[Source data]
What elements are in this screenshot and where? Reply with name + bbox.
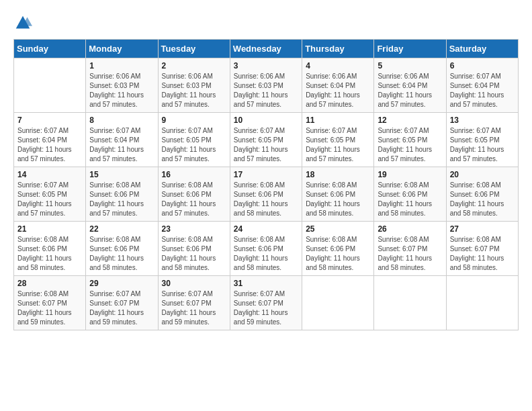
day-number: 30 xyxy=(162,279,226,288)
calendar-cell: 16Sunrise: 6:08 AM Sunset: 6:06 PM Dayli… xyxy=(158,167,230,222)
day-info: Sunrise: 6:08 AM Sunset: 6:06 PM Dayligh… xyxy=(17,235,82,273)
day-info: Sunrise: 6:07 AM Sunset: 6:07 PM Dayligh… xyxy=(162,289,226,327)
day-number: 8 xyxy=(89,116,154,125)
calendar-cell xyxy=(446,276,518,330)
day-info: Sunrise: 6:08 AM Sunset: 6:06 PM Dayligh… xyxy=(162,235,226,273)
day-number: 1 xyxy=(89,61,154,71)
day-number: 4 xyxy=(306,61,370,71)
calendar-cell: 23Sunrise: 6:08 AM Sunset: 6:06 PM Dayli… xyxy=(158,222,230,276)
day-number: 25 xyxy=(306,224,370,234)
calendar-cell: 4Sunrise: 6:06 AM Sunset: 6:04 PM Daylig… xyxy=(302,58,374,113)
calendar-cell: 13Sunrise: 6:07 AM Sunset: 6:05 PM Dayli… xyxy=(446,113,518,167)
calendar-week-row: 28Sunrise: 6:08 AM Sunset: 6:07 PM Dayli… xyxy=(14,276,519,330)
day-number: 14 xyxy=(17,170,82,179)
column-header-sunday: Sunday xyxy=(14,40,86,58)
calendar-cell: 27Sunrise: 6:08 AM Sunset: 6:07 PM Dayli… xyxy=(446,222,518,276)
calendar-cell: 10Sunrise: 6:07 AM Sunset: 6:05 PM Dayli… xyxy=(230,113,302,167)
column-header-saturday: Saturday xyxy=(446,40,518,58)
day-info: Sunrise: 6:08 AM Sunset: 6:06 PM Dayligh… xyxy=(89,181,154,218)
calendar-cell: 1Sunrise: 6:06 AM Sunset: 6:03 PM Daylig… xyxy=(86,58,158,113)
day-number: 10 xyxy=(234,116,298,125)
day-info: Sunrise: 6:07 AM Sunset: 6:05 PM Dayligh… xyxy=(234,126,298,164)
day-number: 7 xyxy=(17,116,82,125)
page-header xyxy=(13,13,519,32)
day-info: Sunrise: 6:08 AM Sunset: 6:06 PM Dayligh… xyxy=(450,181,515,218)
day-number: 18 xyxy=(306,170,370,179)
column-header-friday: Friday xyxy=(374,40,446,58)
day-info: Sunrise: 6:07 AM Sunset: 6:04 PM Dayligh… xyxy=(17,126,82,164)
calendar-cell: 29Sunrise: 6:07 AM Sunset: 6:07 PM Dayli… xyxy=(86,276,158,330)
calendar-cell: 19Sunrise: 6:08 AM Sunset: 6:06 PM Dayli… xyxy=(374,167,446,222)
logo xyxy=(13,13,35,32)
day-number: 17 xyxy=(234,170,298,179)
day-number: 24 xyxy=(234,224,298,234)
calendar-week-row: 1Sunrise: 6:06 AM Sunset: 6:03 PM Daylig… xyxy=(14,58,519,113)
day-info: Sunrise: 6:07 AM Sunset: 6:04 PM Dayligh… xyxy=(89,126,154,164)
day-info: Sunrise: 6:08 AM Sunset: 6:07 PM Dayligh… xyxy=(17,289,82,327)
day-number: 16 xyxy=(162,170,226,179)
calendar-cell: 17Sunrise: 6:08 AM Sunset: 6:06 PM Dayli… xyxy=(230,167,302,222)
day-info: Sunrise: 6:07 AM Sunset: 6:07 PM Dayligh… xyxy=(89,289,154,327)
logo-icon xyxy=(13,13,32,32)
day-number: 6 xyxy=(450,61,515,71)
calendar-cell: 31Sunrise: 6:07 AM Sunset: 6:07 PM Dayli… xyxy=(230,276,302,330)
day-info: Sunrise: 6:08 AM Sunset: 6:06 PM Dayligh… xyxy=(234,181,298,218)
calendar-cell: 26Sunrise: 6:08 AM Sunset: 6:07 PM Dayli… xyxy=(374,222,446,276)
day-info: Sunrise: 6:07 AM Sunset: 6:05 PM Dayligh… xyxy=(378,126,442,164)
calendar-cell: 21Sunrise: 6:08 AM Sunset: 6:06 PM Dayli… xyxy=(14,222,86,276)
day-number: 13 xyxy=(450,116,515,125)
day-info: Sunrise: 6:08 AM Sunset: 6:06 PM Dayligh… xyxy=(306,235,370,273)
calendar-cell xyxy=(14,58,86,113)
day-info: Sunrise: 6:08 AM Sunset: 6:06 PM Dayligh… xyxy=(162,181,226,218)
day-info: Sunrise: 6:07 AM Sunset: 6:05 PM Dayligh… xyxy=(17,181,82,218)
calendar-cell: 9Sunrise: 6:07 AM Sunset: 6:05 PM Daylig… xyxy=(158,113,230,167)
calendar-table: SundayMondayTuesdayWednesdayThursdayFrid… xyxy=(13,39,519,330)
day-number: 5 xyxy=(378,61,442,71)
calendar-cell: 24Sunrise: 6:08 AM Sunset: 6:06 PM Dayli… xyxy=(230,222,302,276)
day-info: Sunrise: 6:08 AM Sunset: 6:07 PM Dayligh… xyxy=(378,235,442,273)
day-number: 2 xyxy=(162,61,226,71)
day-info: Sunrise: 6:07 AM Sunset: 6:05 PM Dayligh… xyxy=(306,126,370,164)
column-header-wednesday: Wednesday xyxy=(230,40,302,58)
calendar-cell: 20Sunrise: 6:08 AM Sunset: 6:06 PM Dayli… xyxy=(446,167,518,222)
calendar-cell xyxy=(374,276,446,330)
day-number: 23 xyxy=(162,224,226,234)
column-header-tuesday: Tuesday xyxy=(158,40,230,58)
calendar-week-row: 14Sunrise: 6:07 AM Sunset: 6:05 PM Dayli… xyxy=(14,167,519,222)
column-header-thursday: Thursday xyxy=(302,40,374,58)
calendar-cell: 25Sunrise: 6:08 AM Sunset: 6:06 PM Dayli… xyxy=(302,222,374,276)
day-number: 28 xyxy=(17,279,82,288)
day-info: Sunrise: 6:08 AM Sunset: 6:06 PM Dayligh… xyxy=(306,181,370,218)
day-number: 21 xyxy=(17,224,82,234)
day-number: 12 xyxy=(378,116,442,125)
calendar-cell: 7Sunrise: 6:07 AM Sunset: 6:04 PM Daylig… xyxy=(14,113,86,167)
calendar-cell: 30Sunrise: 6:07 AM Sunset: 6:07 PM Dayli… xyxy=(158,276,230,330)
calendar-cell: 11Sunrise: 6:07 AM Sunset: 6:05 PM Dayli… xyxy=(302,113,374,167)
calendar-cell: 12Sunrise: 6:07 AM Sunset: 6:05 PM Dayli… xyxy=(374,113,446,167)
day-info: Sunrise: 6:06 AM Sunset: 6:04 PM Dayligh… xyxy=(378,72,442,109)
calendar-cell: 2Sunrise: 6:06 AM Sunset: 6:03 PM Daylig… xyxy=(158,58,230,113)
day-number: 29 xyxy=(89,279,154,288)
calendar-cell: 3Sunrise: 6:06 AM Sunset: 6:03 PM Daylig… xyxy=(230,58,302,113)
day-number: 22 xyxy=(89,224,154,234)
calendar-week-row: 7Sunrise: 6:07 AM Sunset: 6:04 PM Daylig… xyxy=(14,113,519,167)
day-info: Sunrise: 6:06 AM Sunset: 6:04 PM Dayligh… xyxy=(306,72,370,109)
day-info: Sunrise: 6:06 AM Sunset: 6:03 PM Dayligh… xyxy=(234,72,298,109)
calendar-cell: 14Sunrise: 6:07 AM Sunset: 6:05 PM Dayli… xyxy=(14,167,86,222)
day-info: Sunrise: 6:07 AM Sunset: 6:05 PM Dayligh… xyxy=(450,126,515,164)
calendar-cell: 8Sunrise: 6:07 AM Sunset: 6:04 PM Daylig… xyxy=(86,113,158,167)
day-number: 11 xyxy=(306,116,370,125)
day-info: Sunrise: 6:07 AM Sunset: 6:07 PM Dayligh… xyxy=(234,289,298,327)
day-number: 3 xyxy=(234,61,298,71)
calendar-cell: 15Sunrise: 6:08 AM Sunset: 6:06 PM Dayli… xyxy=(86,167,158,222)
calendar-week-row: 21Sunrise: 6:08 AM Sunset: 6:06 PM Dayli… xyxy=(14,222,519,276)
day-number: 20 xyxy=(450,170,515,179)
calendar-cell: 5Sunrise: 6:06 AM Sunset: 6:04 PM Daylig… xyxy=(374,58,446,113)
calendar-cell: 18Sunrise: 6:08 AM Sunset: 6:06 PM Dayli… xyxy=(302,167,374,222)
column-header-monday: Monday xyxy=(86,40,158,58)
day-info: Sunrise: 6:08 AM Sunset: 6:06 PM Dayligh… xyxy=(89,235,154,273)
calendar-cell: 6Sunrise: 6:07 AM Sunset: 6:04 PM Daylig… xyxy=(446,58,518,113)
day-number: 27 xyxy=(450,224,515,234)
calendar-header-row: SundayMondayTuesdayWednesdayThursdayFrid… xyxy=(14,40,519,58)
calendar-cell: 28Sunrise: 6:08 AM Sunset: 6:07 PM Dayli… xyxy=(14,276,86,330)
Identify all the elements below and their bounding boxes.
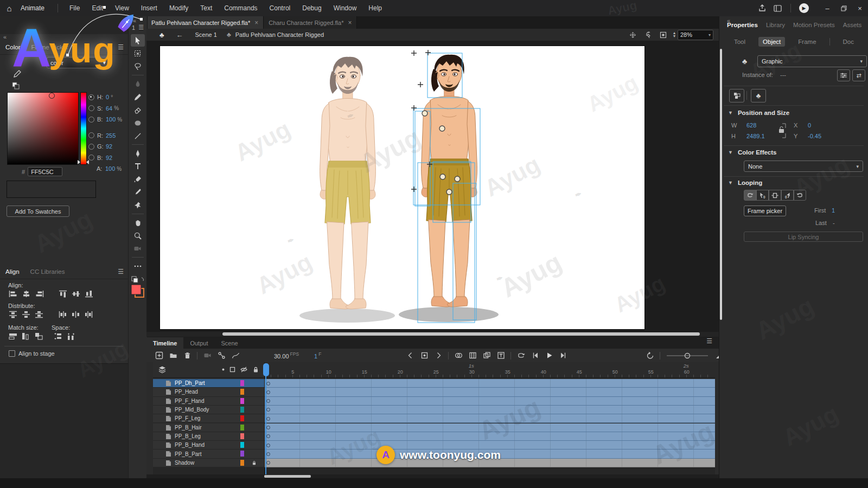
lip-syncing-button[interactable]: Lip Syncing: [744, 232, 863, 242]
layer-row-pp-head[interactable]: PP_Head: [153, 388, 715, 396]
subtab-tool[interactable]: Tool: [730, 37, 750, 47]
dist-top-icon[interactable]: [8, 310, 18, 318]
subtab-doc[interactable]: Doc: [839, 37, 858, 47]
field-value[interactable]: 100: [105, 165, 115, 172]
layer-color-chip[interactable]: [240, 389, 244, 395]
saturation-brightness-picker[interactable]: [7, 92, 79, 165]
add-to-swatches-button[interactable]: Add To Swatches: [7, 206, 69, 217]
minimize-button[interactable]: –: [819, 0, 835, 16]
section-position-size[interactable]: ▼ Position and Size: [728, 110, 789, 116]
reverse-once-button[interactable]: 0: [781, 190, 794, 201]
show-parenting-button[interactable]: [217, 351, 226, 360]
keyframe-marker[interactable]: [266, 434, 270, 438]
tab-align[interactable]: Align: [0, 268, 25, 275]
close-icon[interactable]: ×: [254, 19, 258, 27]
keyframe-marker[interactable]: [266, 452, 270, 456]
hand-tool[interactable]: [131, 216, 145, 229]
more-tools[interactable]: [131, 260, 145, 272]
properties-scrollbar-thumb[interactable]: [720, 49, 722, 320]
playhead-line[interactable]: [265, 364, 266, 474]
tab-motion-presets[interactable]: Motion Presets: [793, 22, 835, 28]
layer-color-chip[interactable]: [240, 380, 244, 386]
dist-left-icon[interactable]: [58, 310, 68, 318]
filter-instance-icon[interactable]: [837, 69, 850, 81]
selection-tool[interactable]: [131, 34, 145, 47]
layer-color-chip[interactable]: [240, 460, 244, 466]
eraser-tool[interactable]: [131, 104, 145, 116]
outline-column-icon[interactable]: [228, 365, 237, 374]
align-hcenter-icon[interactable]: [21, 290, 31, 298]
keyframe-marker[interactable]: [266, 382, 270, 386]
line-tool[interactable]: [131, 130, 145, 142]
dist-right-icon[interactable]: [84, 310, 94, 318]
document-tab[interactable]: Charu Character Rigged.fla*×: [264, 16, 357, 29]
menu-window[interactable]: Window: [328, 0, 363, 16]
symbol-options-icon[interactable]: ♣: [751, 89, 766, 102]
current-color-swatch[interactable]: [7, 181, 96, 198]
keyframe-marker[interactable]: [266, 390, 270, 394]
keyframe-marker[interactable]: [266, 399, 270, 403]
layer-row-shadow[interactable]: Shadow: [153, 459, 715, 467]
field-value[interactable]: 64: [106, 105, 112, 112]
tab-output[interactable]: Output: [183, 337, 214, 349]
chevron-down-icon[interactable]: ▼: [728, 110, 733, 115]
layer-row-pp-b-hair[interactable]: PP_B_Hair: [153, 423, 715, 432]
menu-debug[interactable]: Debug: [296, 0, 327, 16]
playhead[interactable]: [263, 363, 269, 376]
camera-tool[interactable]: [131, 242, 145, 255]
layer-frames[interactable]: [264, 406, 715, 414]
layer-color-chip[interactable]: [240, 451, 244, 457]
space-vertical-icon[interactable]: [53, 332, 63, 340]
keyframe-marker[interactable]: [266, 444, 270, 447]
lock-column-icon[interactable]: [252, 365, 260, 374]
chevron-down-icon[interactable]: ▼: [728, 180, 733, 185]
symbol-type-dropdown[interactable]: Graphic ▾: [757, 55, 867, 67]
pen-tool[interactable]: [131, 147, 145, 159]
close-button[interactable]: ×: [852, 0, 868, 16]
zoom-tool[interactable]: [131, 229, 145, 242]
symbol-icon[interactable]: ♣: [159, 31, 164, 39]
play-once-button[interactable]: 0: [756, 190, 769, 201]
menu-view[interactable]: View: [109, 0, 135, 16]
tab-frame-picker[interactable]: Frame Picker: [25, 44, 73, 50]
loop-button[interactable]: [744, 190, 756, 201]
prev-keyframe-button[interactable]: [406, 351, 414, 360]
layer-color-chip[interactable]: [240, 433, 244, 439]
asset-warp-tool[interactable]: [131, 199, 145, 211]
fluid-brush-tool[interactable]: [131, 78, 145, 90]
delete-layer-button[interactable]: [183, 351, 192, 360]
layer-label[interactable]: PP_B_Part: [153, 450, 264, 458]
timeline-hscrollbar[interactable]: [146, 474, 719, 478]
text-tool[interactable]: [131, 160, 145, 172]
insert-frame-button[interactable]: [496, 351, 505, 360]
single-frame-button[interactable]: [769, 190, 781, 201]
fps-value[interactable]: 30.00: [274, 353, 289, 359]
fill-color-icon[interactable]: [13, 57, 22, 65]
timeline-zoom-slider[interactable]: [666, 352, 709, 359]
layer-frames[interactable]: [264, 441, 715, 450]
y-value[interactable]: -0.45: [808, 133, 821, 139]
layers-stack-icon[interactable]: [158, 365, 167, 374]
layer-label[interactable]: PP_F_Leg: [153, 414, 264, 423]
new-layer-button[interactable]: [155, 351, 163, 360]
layer-row-pp-mid-body[interactable]: PP_Mid_Body: [153, 406, 715, 414]
layer-row-pp-b-leg[interactable]: PP_B_Leg: [153, 432, 715, 441]
space-horizontal-icon[interactable]: [66, 332, 76, 340]
layer-label[interactable]: PP_Dh_Part: [153, 379, 264, 388]
height-value[interactable]: 2489.1: [746, 133, 765, 139]
hex-input[interactable]: FF5C5C: [28, 167, 62, 176]
swap-colors-icon[interactable]: [12, 82, 20, 89]
layer-frames[interactable]: [264, 450, 715, 458]
field-value[interactable]: 100: [106, 116, 116, 123]
menu-file[interactable]: File: [63, 0, 86, 16]
stage-hscrollbar-thumb[interactable]: [222, 332, 700, 336]
graph-editor-button[interactable]: [231, 351, 240, 360]
dist-hcenter-icon[interactable]: [71, 310, 81, 318]
back-arrow-icon[interactable]: ←: [176, 31, 183, 39]
layer-label[interactable]: PP_Mid_Body: [153, 406, 264, 414]
current-frame-value[interactable]: 1: [314, 353, 317, 359]
workspace-icon[interactable]: [770, 0, 785, 16]
restore-button[interactable]: [835, 0, 852, 16]
blend-mode-icon[interactable]: [729, 89, 744, 102]
loop-playback-button[interactable]: [516, 351, 525, 360]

[Exercise instructions] Reproduce each line of the material containing the word "elements".

[Your response]
What elements are in this screenshot and where? Reply with name + bbox.
Identify all the elements below and their bounding boxes.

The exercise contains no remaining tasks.